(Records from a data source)

((

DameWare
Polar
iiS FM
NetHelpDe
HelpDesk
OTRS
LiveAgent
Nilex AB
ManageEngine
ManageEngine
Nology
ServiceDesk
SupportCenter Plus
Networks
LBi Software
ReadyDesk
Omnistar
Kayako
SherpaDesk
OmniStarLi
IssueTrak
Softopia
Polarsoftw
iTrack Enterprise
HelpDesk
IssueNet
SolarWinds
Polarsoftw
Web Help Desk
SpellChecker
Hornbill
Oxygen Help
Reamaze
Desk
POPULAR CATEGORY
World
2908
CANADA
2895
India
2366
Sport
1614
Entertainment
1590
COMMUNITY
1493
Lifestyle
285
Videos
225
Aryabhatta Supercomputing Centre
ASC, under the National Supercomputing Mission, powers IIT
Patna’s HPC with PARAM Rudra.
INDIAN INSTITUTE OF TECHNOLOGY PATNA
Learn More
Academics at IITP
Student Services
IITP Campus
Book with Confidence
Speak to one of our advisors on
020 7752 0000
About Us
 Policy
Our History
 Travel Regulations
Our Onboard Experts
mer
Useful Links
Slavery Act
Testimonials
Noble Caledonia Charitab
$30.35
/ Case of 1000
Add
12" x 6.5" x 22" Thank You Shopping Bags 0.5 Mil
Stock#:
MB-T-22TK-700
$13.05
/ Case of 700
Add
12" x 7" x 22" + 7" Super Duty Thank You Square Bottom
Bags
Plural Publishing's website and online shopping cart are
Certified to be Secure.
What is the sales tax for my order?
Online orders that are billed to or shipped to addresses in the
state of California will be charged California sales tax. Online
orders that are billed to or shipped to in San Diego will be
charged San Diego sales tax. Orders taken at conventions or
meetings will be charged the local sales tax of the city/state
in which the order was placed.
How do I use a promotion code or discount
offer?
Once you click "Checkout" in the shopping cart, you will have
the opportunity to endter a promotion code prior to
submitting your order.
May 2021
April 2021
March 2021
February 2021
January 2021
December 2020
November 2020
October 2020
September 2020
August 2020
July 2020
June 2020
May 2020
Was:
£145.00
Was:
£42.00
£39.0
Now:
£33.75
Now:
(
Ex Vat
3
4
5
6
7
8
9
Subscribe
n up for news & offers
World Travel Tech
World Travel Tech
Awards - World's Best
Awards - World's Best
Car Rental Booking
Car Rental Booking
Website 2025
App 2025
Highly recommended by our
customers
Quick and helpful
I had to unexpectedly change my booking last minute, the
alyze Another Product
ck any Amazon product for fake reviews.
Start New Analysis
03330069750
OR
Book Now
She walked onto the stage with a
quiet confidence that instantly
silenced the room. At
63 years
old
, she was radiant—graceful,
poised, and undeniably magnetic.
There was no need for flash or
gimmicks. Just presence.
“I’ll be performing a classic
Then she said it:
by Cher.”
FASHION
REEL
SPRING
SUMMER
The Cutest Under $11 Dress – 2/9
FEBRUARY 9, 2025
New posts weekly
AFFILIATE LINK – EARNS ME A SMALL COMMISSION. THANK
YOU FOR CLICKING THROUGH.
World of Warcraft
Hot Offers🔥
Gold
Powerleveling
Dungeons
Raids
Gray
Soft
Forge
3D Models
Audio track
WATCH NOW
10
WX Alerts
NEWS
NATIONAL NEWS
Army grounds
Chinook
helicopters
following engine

))

EXERCISE INSTRUCTIONS:
Each line of the records that contains the string "Supercomputing" must be copied.

EXERCISE ANSWER:
Aryabhatta Supercomputing Centre
ASC, under the National Supercomputing Mission, powers IIT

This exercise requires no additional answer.